● **WHAT YOU SHOULD DO**:
Read the data below line by line and copy each one with "Objective" in it.

● **INFORMATION SUPPLIED**:
----------

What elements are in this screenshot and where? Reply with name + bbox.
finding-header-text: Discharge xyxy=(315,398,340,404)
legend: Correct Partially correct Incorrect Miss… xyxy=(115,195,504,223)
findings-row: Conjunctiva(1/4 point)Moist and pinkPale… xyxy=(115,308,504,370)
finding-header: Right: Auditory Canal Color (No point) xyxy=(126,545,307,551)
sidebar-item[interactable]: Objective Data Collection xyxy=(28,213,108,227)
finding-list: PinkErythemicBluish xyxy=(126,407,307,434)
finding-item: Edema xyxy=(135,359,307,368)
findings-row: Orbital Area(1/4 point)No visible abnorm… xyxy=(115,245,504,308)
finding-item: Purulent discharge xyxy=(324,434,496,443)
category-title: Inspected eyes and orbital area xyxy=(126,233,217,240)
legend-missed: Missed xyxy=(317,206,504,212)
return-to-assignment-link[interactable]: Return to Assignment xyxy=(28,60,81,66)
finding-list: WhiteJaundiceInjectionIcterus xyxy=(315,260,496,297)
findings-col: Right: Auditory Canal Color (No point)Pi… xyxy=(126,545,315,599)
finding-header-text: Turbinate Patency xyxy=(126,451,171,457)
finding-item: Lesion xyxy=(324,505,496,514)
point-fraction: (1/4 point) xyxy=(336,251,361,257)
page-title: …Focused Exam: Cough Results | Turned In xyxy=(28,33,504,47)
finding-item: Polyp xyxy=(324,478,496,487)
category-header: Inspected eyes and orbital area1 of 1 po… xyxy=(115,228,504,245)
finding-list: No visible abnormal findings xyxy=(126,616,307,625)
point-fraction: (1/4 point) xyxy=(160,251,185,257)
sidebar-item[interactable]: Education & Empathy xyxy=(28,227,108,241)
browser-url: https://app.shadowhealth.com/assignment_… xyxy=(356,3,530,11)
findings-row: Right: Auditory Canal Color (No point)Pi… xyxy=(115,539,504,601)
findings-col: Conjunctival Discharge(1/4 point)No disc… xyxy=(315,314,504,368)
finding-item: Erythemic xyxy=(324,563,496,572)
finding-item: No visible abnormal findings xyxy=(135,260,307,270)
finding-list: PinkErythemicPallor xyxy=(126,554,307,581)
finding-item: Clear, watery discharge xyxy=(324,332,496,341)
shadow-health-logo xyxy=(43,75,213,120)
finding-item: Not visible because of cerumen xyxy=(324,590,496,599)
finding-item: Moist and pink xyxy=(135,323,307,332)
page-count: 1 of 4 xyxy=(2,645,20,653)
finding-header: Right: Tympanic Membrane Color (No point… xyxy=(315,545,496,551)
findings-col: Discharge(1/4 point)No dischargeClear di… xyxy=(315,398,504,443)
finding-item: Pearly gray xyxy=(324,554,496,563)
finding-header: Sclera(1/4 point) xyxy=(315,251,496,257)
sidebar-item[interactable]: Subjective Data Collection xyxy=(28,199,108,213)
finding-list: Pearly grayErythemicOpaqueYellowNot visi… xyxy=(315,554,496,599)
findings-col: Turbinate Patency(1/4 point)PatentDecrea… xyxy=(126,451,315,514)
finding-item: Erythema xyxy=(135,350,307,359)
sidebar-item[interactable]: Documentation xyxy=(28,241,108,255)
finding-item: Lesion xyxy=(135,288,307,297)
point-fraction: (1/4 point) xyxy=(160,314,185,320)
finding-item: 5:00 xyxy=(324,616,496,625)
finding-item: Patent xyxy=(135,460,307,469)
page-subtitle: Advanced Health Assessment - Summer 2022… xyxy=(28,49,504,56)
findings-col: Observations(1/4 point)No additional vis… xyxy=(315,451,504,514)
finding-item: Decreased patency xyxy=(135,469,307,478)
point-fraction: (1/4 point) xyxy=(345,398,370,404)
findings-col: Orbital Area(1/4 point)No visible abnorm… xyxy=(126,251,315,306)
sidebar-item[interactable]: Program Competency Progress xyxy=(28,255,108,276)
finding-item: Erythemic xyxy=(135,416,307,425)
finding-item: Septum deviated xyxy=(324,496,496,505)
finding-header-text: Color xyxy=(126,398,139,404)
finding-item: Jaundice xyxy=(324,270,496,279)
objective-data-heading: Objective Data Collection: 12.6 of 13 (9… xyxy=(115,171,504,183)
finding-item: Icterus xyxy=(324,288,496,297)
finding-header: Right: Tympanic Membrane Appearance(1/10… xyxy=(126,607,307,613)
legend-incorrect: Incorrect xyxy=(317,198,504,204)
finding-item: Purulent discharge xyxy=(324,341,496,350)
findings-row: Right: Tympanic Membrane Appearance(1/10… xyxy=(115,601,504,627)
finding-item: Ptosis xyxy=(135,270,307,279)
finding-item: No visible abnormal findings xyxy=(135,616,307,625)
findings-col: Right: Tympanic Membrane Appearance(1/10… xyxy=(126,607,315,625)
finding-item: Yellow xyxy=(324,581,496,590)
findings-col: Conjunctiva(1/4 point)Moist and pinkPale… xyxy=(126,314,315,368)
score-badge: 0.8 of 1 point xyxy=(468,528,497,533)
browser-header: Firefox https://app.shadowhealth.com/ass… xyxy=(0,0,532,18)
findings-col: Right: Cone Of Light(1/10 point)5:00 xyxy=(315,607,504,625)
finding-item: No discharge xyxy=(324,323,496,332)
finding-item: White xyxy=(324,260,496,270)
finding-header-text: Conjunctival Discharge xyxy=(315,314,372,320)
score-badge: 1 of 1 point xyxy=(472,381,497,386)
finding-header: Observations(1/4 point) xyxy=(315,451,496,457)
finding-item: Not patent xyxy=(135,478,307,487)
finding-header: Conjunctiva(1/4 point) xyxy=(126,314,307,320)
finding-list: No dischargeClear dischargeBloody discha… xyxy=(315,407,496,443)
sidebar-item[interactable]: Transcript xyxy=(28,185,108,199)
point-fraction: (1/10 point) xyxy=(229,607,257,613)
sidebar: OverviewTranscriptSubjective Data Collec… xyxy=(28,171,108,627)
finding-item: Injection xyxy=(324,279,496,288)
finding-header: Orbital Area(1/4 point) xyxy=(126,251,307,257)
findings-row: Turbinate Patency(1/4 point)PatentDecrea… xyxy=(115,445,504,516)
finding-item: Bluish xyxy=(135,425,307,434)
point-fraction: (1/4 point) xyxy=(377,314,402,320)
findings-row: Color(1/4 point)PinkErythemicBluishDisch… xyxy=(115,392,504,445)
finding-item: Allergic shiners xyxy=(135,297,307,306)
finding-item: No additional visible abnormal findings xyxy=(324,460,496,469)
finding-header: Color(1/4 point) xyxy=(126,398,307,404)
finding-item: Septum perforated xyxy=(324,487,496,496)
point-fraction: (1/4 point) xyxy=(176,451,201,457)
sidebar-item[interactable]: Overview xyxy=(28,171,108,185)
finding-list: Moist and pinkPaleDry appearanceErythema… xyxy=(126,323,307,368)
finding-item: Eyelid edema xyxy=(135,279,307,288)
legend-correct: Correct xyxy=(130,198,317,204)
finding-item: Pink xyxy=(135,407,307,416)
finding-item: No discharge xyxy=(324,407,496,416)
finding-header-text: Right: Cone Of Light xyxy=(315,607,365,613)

----------

● **RESULT BELOW**:
sidebar-item[interactable]: Objective Data Collection xyxy=(28,213,108,227)
objective-data-heading: Objective Data Collection: 12.6 of 13 (9… xyxy=(115,171,504,183)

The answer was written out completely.